One particular Indian named Tisquantum, or ‘Squanto,’ was a Baptized Catholic who was fluent in English. Squanto was instrumental in helping the pilgrims establish themselves in the New World and in building the close friendship between the pilgrims and the Wampanoag Indians. That friendship would result in over fifty years of peace between the European settlers—including my ancestor, William Bradford—and the American Indians of the American northeast. You can read some more of the details in my 2010 piece, On Thanksgiving.
Many of the northeast colonies continued the tradition and celebrated annual Thanksgiving holidays, but the date of the celebration differed between the different colonies. After the establishment of the United States, the New England states continued to celebrate each fall, but the holiday was largely unknown (or at least uncelebrated) in the rest of the United States.
A magazine editor named Sarah Josepha Hale had begun advocating for a national, uniform Thanksgiving holiday in the late 1840’s, but the request had fallen on deaf ears in a country that was then on the brink of civil war. And of course the war and all its horrors came in 1861. Before its end in 1865, more than 625,000 Americans were dead, 412,000 were injured, and unmeasurable harm had been done to lives and property all across the United States (and the erstwhile Confederate States).
None of this stopped Hale, who wrote to President Abraham Lincoln (R) in September of 1863—more than a year and a half before the war would end—urging him to proclaim a national day of Thanksgiving anyway. She had been advocating it for fifteen years, and had written to several of Lincoln’s predecessors, but none had acted on the request. Lincoln, in the midst of the unspeakable horrors of war, thought that Hale had a good idea. He asked Secretary of State William Seward (R) to draft an appropriate proclamation, which was then issued by the President Lincoln on October 3, 1863. This proclamation, printed below (with minor modernizations of spelling and formatting), established a uniform, national Thanksgiving holiday in the United States for the first time.

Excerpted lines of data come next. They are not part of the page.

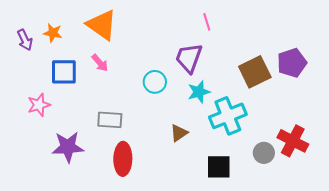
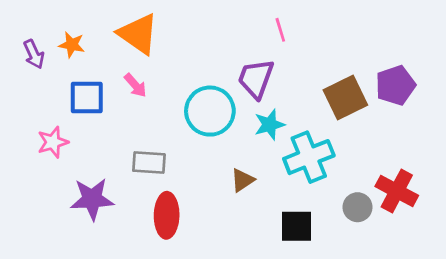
cyan circle: (155, 82) -> (210, 111), size x1.6

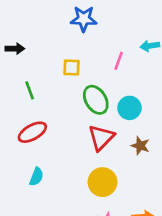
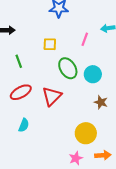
red triangle: (101, 138) -> (52, 96), moved
yellow circle: (103, 182) -> (86, 133), moved

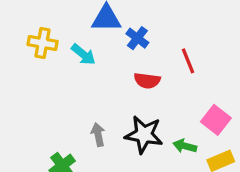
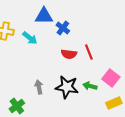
red line: (188, 61) -> (89, 52), moved
green arrow: (185, 146) -> (90, 86), moved

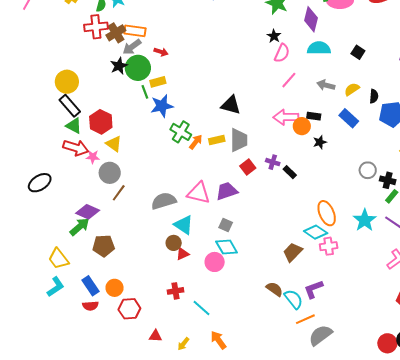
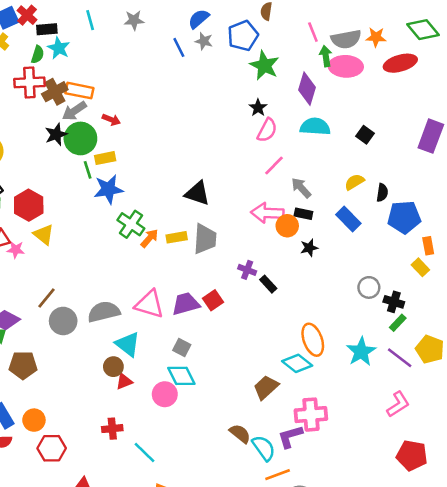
gray arrow: (326, 85) -> (301, 188), moved, turned 30
red square: (248, 167) -> (213, 300), moved
gray circle: (110, 173) -> (63, 321), moved
pink cross: (329, 246) -> (311, 415), moved, size x1.4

In case you have any question of what this holiday is about, or what it means, read on.
The year that is drawing towards its close, has been filled with the blessings of fruitful fields and healthful skies. To these bounties, which are so constantly enjoyed that we are prone to forget the source from which they come, others have been added, which are of so extraordinary a nature, that they cannot fail to penetrate and soften even the heart which is habitually insensible to the ever watchful providence of Almighty God.
In the midst of a civil war of unequaled magnitude and severity, which has sometimes seemed to foreign States to invite and to provoke their aggression, peace has been preserved with all nations, order has been maintained, the laws have been respected and obeyed, and harmony has prevailed everywhere except in the theater of military conflict; while that theater has been greatly contracted by the advancing armies and navies of the Union.
Needful diversions of wealth and of strength from the fields of peaceful industry to the national defense have not arrested the plow, the shuttle, or the ship; the axe has enlarged the borders of our settlements, and the mines, as well of iron and coal as of the precious metals, have yielded even more abundantly than heretofore. Population has steadily increased, notwithstanding the waste that has been made in the camp, the siege, and the battle-field; and the country, rejoicing in the consciousness of augmented strength and vigor, is permitted to expect continuance of years with large increase of freedom.
No human counsel hath devised nor hath any mortal hand worked out these great things. They are the gracious gifts of the Most High God, who, while dealing with us in anger for our sins, hath nevertheless remembered mercy.
It has seemed to me fit and proper that they should be solemnly, reverently, and gratefully acknowledged as with one heart and one voice by the whole American People. I do therefore invite my fellow citizens in every part of the United States, and also those who are at sea and those who are sojourning in foreign lands, to set apart and observe the last Thursday of November next, as a day of Thanksgiving and Praise to our beneficent Father who dwells in the Heavens.
And I recommend to them that while offering up the ascriptions justly due to Him for such singular deliverances and blessings, they do also, with humble penitence for our national perverseness and disobedience, commend to His tender care all those who have become widows, orphans, mourners, or sufferers in the lamentable civil strife in which we are unavoidably engaged, and fervently implore the interposition of the Almighty Hand to heal the wounds of the nation and to restore it as soon as may be consistent with the Divine purposes to the full enjoyment of peace, harmony, tranquility, and Union.
In testimony whereof, I have hereunto set my hand and caused the Seal of the United States to be affixed.
Done at the City of Washington, this Third day of October, in the year of our Lord one thousand eight hundred and sixty-three, and of the Independence of the United States the Eighty-eighth.